§ **Entries shown**

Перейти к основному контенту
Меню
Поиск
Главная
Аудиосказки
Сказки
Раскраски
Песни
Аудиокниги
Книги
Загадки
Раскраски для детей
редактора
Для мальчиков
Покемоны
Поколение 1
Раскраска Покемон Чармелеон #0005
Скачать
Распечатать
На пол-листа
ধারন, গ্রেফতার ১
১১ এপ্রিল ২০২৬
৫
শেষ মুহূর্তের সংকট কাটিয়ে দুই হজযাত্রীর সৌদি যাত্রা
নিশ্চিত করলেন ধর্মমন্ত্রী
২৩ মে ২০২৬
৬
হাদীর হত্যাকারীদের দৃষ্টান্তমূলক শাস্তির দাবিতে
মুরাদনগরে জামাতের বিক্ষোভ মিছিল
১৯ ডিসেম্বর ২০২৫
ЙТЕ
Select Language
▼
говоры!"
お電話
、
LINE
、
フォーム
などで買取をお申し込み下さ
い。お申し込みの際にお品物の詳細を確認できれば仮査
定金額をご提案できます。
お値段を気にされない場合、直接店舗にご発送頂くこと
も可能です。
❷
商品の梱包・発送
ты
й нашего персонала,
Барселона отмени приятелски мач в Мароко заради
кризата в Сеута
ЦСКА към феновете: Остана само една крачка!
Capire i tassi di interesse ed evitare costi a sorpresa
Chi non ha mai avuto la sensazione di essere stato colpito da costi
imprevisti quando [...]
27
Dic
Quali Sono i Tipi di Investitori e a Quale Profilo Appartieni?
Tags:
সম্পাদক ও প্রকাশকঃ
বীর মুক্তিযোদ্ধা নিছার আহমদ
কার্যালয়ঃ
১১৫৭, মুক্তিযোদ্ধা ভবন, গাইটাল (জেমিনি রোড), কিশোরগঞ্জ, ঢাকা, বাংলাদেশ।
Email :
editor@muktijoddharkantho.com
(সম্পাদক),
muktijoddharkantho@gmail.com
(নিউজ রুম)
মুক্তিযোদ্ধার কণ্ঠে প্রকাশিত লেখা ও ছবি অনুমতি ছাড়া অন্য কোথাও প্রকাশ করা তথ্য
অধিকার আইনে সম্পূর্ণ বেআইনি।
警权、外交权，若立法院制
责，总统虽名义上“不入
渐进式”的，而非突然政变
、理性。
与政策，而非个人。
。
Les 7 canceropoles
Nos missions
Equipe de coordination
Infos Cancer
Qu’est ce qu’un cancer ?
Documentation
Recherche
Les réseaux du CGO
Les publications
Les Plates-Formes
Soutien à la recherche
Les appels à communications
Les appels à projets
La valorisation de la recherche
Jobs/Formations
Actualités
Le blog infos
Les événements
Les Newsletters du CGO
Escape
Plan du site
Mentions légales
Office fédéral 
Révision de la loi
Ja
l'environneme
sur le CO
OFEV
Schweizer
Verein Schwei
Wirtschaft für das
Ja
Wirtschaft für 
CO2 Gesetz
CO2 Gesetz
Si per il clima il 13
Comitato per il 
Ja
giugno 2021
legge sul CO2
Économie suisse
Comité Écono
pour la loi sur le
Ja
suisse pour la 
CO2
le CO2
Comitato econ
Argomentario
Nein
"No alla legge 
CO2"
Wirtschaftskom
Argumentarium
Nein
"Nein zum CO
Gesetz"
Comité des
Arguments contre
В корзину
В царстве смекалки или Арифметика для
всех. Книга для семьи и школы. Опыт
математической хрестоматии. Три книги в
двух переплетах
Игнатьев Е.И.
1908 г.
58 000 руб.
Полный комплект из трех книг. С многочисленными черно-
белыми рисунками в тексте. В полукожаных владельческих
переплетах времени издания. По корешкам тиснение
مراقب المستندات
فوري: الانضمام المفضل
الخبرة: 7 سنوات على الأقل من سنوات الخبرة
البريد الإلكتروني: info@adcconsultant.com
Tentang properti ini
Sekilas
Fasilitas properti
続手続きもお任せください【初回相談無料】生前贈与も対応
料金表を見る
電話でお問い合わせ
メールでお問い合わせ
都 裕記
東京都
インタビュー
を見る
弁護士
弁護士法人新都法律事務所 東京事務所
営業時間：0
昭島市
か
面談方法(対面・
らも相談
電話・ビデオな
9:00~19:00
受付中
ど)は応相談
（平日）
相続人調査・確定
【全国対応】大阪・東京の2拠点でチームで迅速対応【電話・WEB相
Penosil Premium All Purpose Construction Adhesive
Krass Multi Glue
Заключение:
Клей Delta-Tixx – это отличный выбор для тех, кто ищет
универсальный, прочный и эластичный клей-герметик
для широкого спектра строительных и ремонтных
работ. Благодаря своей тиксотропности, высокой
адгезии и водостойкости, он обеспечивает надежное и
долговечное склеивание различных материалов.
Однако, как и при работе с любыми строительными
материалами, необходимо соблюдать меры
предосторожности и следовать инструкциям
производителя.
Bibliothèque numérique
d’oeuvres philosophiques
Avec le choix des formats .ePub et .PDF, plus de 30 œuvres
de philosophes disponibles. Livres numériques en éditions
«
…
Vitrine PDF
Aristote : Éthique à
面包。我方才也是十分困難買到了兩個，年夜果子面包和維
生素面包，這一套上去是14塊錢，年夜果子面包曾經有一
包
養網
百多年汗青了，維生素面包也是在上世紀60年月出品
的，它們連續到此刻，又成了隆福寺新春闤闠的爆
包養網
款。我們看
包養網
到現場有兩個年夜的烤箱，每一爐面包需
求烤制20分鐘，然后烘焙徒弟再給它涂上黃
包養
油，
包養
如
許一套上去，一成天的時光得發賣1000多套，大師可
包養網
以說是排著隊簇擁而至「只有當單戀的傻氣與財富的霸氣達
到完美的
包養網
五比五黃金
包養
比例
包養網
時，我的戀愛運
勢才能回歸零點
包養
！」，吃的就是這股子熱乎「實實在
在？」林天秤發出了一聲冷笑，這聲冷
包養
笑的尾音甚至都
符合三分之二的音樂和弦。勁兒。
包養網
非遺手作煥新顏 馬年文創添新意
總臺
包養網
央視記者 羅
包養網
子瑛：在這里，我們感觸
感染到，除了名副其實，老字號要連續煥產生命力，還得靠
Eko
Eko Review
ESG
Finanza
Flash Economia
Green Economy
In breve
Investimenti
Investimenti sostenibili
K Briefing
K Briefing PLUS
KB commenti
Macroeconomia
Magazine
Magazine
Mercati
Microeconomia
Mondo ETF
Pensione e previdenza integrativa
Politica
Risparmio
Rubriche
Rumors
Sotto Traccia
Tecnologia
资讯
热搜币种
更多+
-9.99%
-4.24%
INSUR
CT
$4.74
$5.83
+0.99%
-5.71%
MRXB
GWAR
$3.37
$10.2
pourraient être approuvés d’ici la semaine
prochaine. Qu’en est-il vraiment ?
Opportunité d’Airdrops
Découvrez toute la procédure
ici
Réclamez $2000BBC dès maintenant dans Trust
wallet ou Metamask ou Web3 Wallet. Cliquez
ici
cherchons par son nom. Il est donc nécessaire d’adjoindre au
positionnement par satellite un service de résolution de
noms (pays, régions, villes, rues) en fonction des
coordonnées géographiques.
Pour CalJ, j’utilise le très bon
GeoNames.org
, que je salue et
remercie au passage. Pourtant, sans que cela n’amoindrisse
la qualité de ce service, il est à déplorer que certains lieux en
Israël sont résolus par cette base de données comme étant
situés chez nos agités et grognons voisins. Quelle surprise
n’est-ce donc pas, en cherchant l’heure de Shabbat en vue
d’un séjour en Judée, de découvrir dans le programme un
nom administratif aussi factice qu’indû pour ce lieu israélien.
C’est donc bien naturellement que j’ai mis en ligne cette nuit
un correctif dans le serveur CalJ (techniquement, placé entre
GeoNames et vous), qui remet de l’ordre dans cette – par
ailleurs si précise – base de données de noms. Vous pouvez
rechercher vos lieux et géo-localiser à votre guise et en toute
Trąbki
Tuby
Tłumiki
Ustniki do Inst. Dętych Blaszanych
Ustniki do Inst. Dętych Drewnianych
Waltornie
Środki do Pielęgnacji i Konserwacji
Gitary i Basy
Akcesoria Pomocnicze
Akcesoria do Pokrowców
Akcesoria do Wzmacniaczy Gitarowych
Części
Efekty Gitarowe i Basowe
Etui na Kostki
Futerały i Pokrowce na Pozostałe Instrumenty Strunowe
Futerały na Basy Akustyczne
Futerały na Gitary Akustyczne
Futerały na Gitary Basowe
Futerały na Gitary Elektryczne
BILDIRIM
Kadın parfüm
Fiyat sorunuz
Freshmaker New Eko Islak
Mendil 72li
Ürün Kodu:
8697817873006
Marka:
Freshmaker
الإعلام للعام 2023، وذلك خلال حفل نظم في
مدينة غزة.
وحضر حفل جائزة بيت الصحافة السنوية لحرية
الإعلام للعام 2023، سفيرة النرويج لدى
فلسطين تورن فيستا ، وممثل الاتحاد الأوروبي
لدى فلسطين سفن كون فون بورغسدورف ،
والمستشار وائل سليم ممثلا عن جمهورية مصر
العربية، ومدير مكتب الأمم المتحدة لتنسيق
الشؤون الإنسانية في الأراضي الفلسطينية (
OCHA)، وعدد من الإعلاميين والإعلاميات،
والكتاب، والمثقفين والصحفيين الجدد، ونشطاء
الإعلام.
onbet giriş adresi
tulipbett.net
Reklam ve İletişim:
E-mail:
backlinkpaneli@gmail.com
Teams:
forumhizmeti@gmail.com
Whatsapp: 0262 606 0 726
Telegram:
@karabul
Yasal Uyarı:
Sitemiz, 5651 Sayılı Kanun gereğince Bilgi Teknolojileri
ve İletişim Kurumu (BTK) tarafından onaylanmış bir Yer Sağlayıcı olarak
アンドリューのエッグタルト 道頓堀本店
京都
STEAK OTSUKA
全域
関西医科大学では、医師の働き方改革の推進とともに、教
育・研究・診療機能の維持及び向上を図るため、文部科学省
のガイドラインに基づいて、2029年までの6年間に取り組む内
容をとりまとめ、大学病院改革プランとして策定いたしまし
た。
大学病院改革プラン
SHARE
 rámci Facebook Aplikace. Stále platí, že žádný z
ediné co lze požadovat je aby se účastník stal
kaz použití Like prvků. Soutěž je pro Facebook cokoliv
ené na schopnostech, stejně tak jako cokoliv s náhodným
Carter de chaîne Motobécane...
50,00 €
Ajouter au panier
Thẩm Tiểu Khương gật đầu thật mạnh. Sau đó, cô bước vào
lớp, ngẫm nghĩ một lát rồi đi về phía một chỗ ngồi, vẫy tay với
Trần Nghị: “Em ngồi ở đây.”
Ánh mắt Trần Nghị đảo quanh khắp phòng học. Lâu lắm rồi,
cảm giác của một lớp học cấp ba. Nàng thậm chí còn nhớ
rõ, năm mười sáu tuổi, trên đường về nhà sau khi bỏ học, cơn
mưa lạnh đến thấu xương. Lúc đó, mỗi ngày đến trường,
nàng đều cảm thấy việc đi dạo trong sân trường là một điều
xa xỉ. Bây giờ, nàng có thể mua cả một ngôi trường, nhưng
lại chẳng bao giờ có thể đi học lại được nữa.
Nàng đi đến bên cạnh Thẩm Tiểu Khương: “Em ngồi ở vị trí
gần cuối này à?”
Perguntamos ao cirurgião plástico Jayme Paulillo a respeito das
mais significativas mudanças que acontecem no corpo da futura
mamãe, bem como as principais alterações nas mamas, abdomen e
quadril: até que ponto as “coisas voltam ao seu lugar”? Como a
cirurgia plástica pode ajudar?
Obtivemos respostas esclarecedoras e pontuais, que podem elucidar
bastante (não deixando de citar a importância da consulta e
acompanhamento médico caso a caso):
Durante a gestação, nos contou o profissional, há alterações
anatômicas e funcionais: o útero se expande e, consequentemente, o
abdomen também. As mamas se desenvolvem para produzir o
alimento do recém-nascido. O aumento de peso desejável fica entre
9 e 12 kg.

§ **Your objective**
Which lines run from the one containing "mais significativas mudanças" to the end of the entries above? Quote exactly those, and only those.

§ **Answer section**
mais significativas mudanças que acontecem no corpo da futura
mamãe, bem como as principais alterações nas mamas, abdomen e
quadril: até que ponto as “coisas voltam ao seu lugar”? Como a
cirurgia plástica pode ajudar?
Obtivemos respostas esclarecedoras e pontuais, que podem elucidar
bastante (não deixando de citar a importância da consulta e
acompanhamento médico caso a caso):
Durante a gestação, nos contou o profissional, há alterações
anatômicas e funcionais: o útero se expande e, consequentemente, o
abdomen também. As mamas se desenvolvem para produzir o
alimento do recém-nascido. O aumento de peso desejável fica entre
9 e 12 kg.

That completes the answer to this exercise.